Steve Binns

Personal information
- Nationality: British (English)
- Born: 25 August 1960 (age 65) Keighley, West Yorkshire
- Height: 170 cm (5 ft 7 in)
- Weight: 57 kg (126 lb)

Sport
- Sport: Athletics
- Event: long-distance
- Club: Bingley Harriers

Medal record
Athletics
Representing England
Commonwealth Games
| Silver medal – second place | 1986 Edinburgh | 10,000m |

= Steve Binns =

British long-distance runner

Stephen John Binns (born 25 August 1960) is a British former long-distance runner who competed at the 1988 Summer Olympics.

== Biography ==
Binns rose to prominence in 1979 as a junior athlete.
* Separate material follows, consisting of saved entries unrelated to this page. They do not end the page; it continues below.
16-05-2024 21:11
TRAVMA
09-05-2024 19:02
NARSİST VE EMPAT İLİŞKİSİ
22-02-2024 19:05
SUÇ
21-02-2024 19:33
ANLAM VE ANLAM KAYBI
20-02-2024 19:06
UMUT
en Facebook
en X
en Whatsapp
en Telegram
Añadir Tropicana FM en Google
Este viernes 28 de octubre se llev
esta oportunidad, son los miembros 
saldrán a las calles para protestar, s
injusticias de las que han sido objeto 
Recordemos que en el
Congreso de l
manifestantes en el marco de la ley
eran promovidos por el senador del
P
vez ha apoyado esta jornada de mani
First he took the individual and team silver medals at the 1979 IAAF World Cross Country Championships junior race, then won the 5000 metres at the 1979 European Athletics Junior Championships – his winning time of 13:44.37 minutes remains the championship record as of 2014. He capped the season with a European junior record of 13:27.04 minutes in London.

As a senior athlete he competed five times at the IAAF World Cross Country Championships (1981 to 1988) and competed twice for Great Britain at the World Championships in Athletics (1983 and 1987).
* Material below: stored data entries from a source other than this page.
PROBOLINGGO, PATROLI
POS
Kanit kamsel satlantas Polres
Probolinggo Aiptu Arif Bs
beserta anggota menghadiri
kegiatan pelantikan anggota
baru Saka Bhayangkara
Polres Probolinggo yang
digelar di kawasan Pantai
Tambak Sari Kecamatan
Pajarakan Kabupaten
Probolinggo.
Representing England he was the silver medallist in the 10,000 metres at the 1986 Commonwealth Games in Edinburgh, Scotland, behind compatriot Jon Solly.

Binns was on the podium of the AAA Championships four times in the 5,000 or 10,000 metres before finally becoming the British 10,000 metres champion after winning the British AAA Championships title at the 1988 AAA Championships.